_ENTRIES SUPPLIED:_
+ + + + + + +

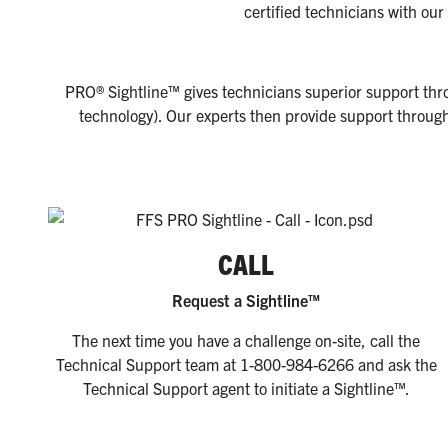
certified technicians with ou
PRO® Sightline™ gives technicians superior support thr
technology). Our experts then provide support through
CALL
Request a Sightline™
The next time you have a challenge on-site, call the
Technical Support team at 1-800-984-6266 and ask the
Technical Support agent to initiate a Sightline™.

+ + + + + + +

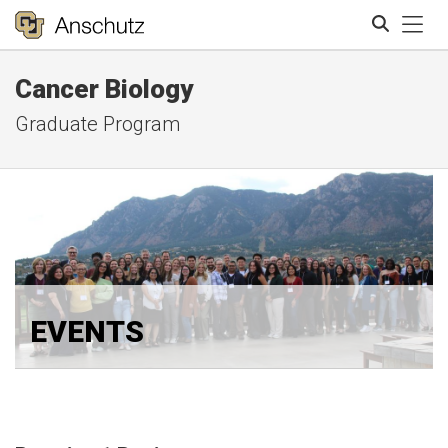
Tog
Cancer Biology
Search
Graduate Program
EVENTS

+ + + + + + +

_BRIEF:_ Considering only the material above, set down every line from the one with "PRO® Sightline™ gives" to the one with "Technical Support agent", inclusive, exactly as written.

_EXERCISE RESPONSE:_
PRO® Sightline™ gives technicians superior support thr
technology). Our experts then provide support through
CALL
Request a Sightline™
The next time you have a challenge on-site, call the
Technical Support team at 1-800-984-6266 and ask the
Technical Support agent to initiate a Sightline™.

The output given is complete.